フロアを出た所で、書類を手にちょうどこちらに歩いて来た円香とばったりあった。

同じく海外営業部の円香だが、訪日チームではないからそれほど忙しくはないはずだ。

この時間に残っているということは、今まで打ち合わせか何かだったのか。

「いや、今からブリリアントー」

「あら、そうなの?」

「増設したレストラン見てくんの。まあそのまま直帰するけど。円香は会議?」

「そうなのよ。やっと終わった所。2時間もかかっちゃって、やんなっちゃう」

眉を八の字にして言う円香に「ほんとお疲れ様」と労いの言葉をかける。

「ありがと。……あ、ねえ、響子今からブリリアント行くのよね?」

円香の顔が、急にニヤニヤした表情に変わった。

「ブリリアントって言えば、新しい担当さん、どうだった?」

こんな表情で訊いてくるのだから、どうせ円香は柴宮大和にもう会ったのだろう。

「どうって……別に?優秀そうで安心したかな」

私がわざと淡々と言えば、円香は「ふーん?」と相槌を打ったが、大きな目が楽しそうに弧を描いている。

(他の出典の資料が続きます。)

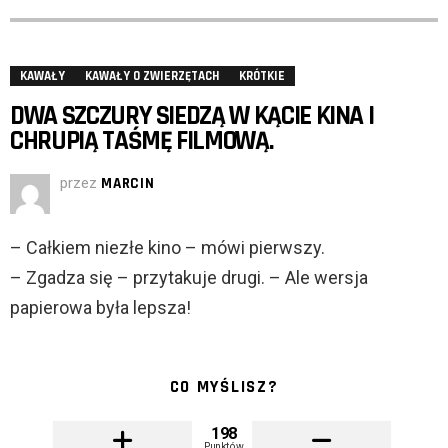
KAWAŁY
KAWAŁY O ZWIERZĘTACH
KRÓTKIE
DWA SZCZURY SIEDZĄ W KĄCIE KINA I
CHRUPIĄ TAŚMĘ FILMOWĄ.
przez
MARCIN
– Całkiem niezłe kino – mówi pierwszy.
– Zgadza się – przytakuje drugi. – Ale wersja
papierowa była lepsza!
CO MYŚLISZ?
198
Punktów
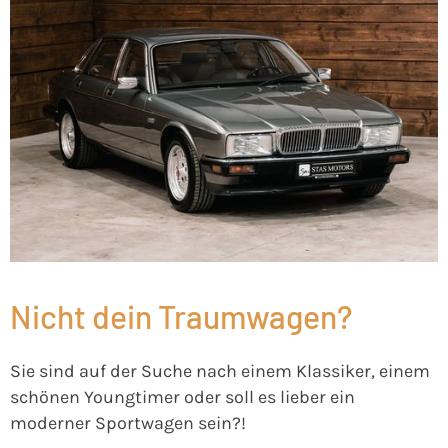
Nicht dein Traumwagen?
Sie sind auf der Suche nach einem Klassiker, einem
schönen Youngtimer oder soll es lieber ein
moderner Sportwagen sein?!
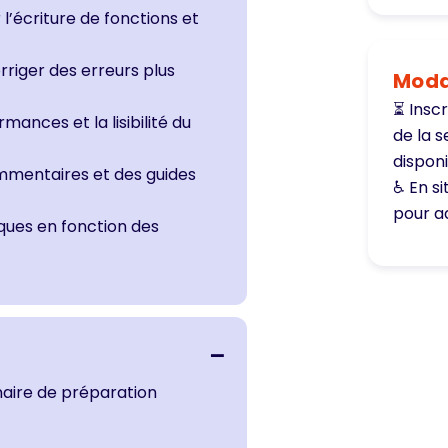
l’écriture de fonctions et
orriger des erreurs plus
Modal
⏳ Inscr
mances et la lisibilité du
de la 
disponi
mentaires et des guides
♿ En s
pour a
ques en fonction des
naire de préparation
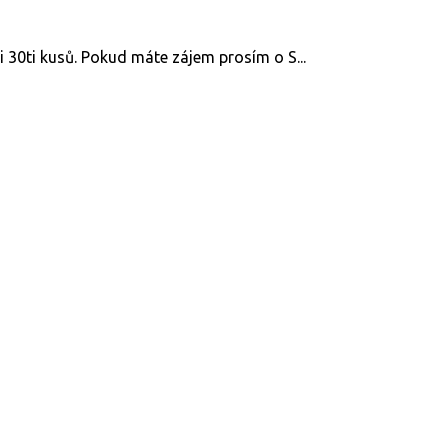
i 30ti kusů. Pokud máte zájem prosím o S...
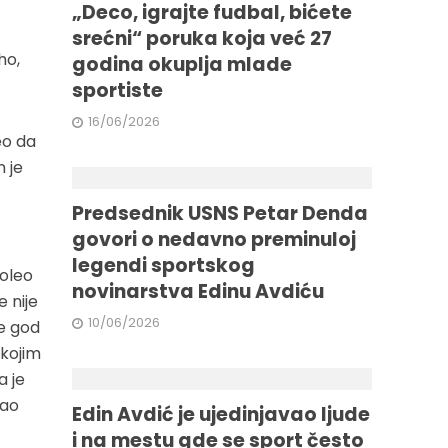
„Deco, igrajte fudbal, bićete
srećni“ poruka koja već 27
ho,
godina okuplja mlade
sportiste
16/06/2026
eo da
n je
Predsednik USNS Petar Denda
govori o nedavno preminuloj
legendi sportskog
voleo
novinarstva Edinu Avdiću
 nije
10/06/2026
de god
 kojim
a je
mao
Edin Avdić je ujedinjavao ljude
i na mestu gde se sport često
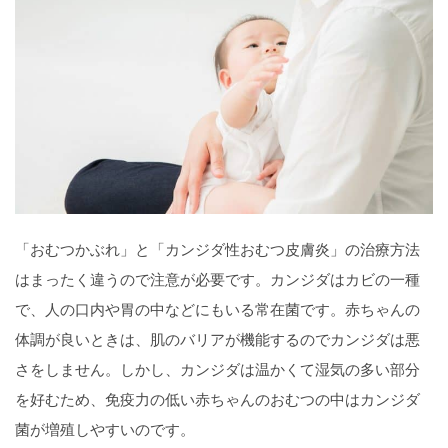
「おむつかぶれ」と「カンジダ性おむつ皮膚炎」の治療方法
はまったく違うので注意が必要です。カンジダはカビの一種
で、人の口内や胃の中などにもいる常在菌です。赤ちゃんの
体調が良いときは、肌のバリアが機能するのでカンジダは悪
さをしません。しかし、カンジダは温かくて湿気の多い部分
を好むため、免疫力の低い赤ちゃんのおむつの中はカンジダ
菌が増殖しやすいのです。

「まあ、響子が興味なさそうにする時は、大抵気に入った時よね」

「なにそれ、そんなこと全然ないし」

「ふふ。どんだけアンタと一緒にいると思ってるのよ」

「あ、私もう出なきゃ!」

罰が悪くなって、私は慌てるふりをする。

ブリリアントは目と鼻の先だから、それほど急ぐ必要はないのだけれど。

「じゃあ素敵なディナーを。メイクくらい直せば?」

円香はからかうように言いながら、フロアに入っていった。

柴宮大和とディナーなんて、私、一言も言ってないのに。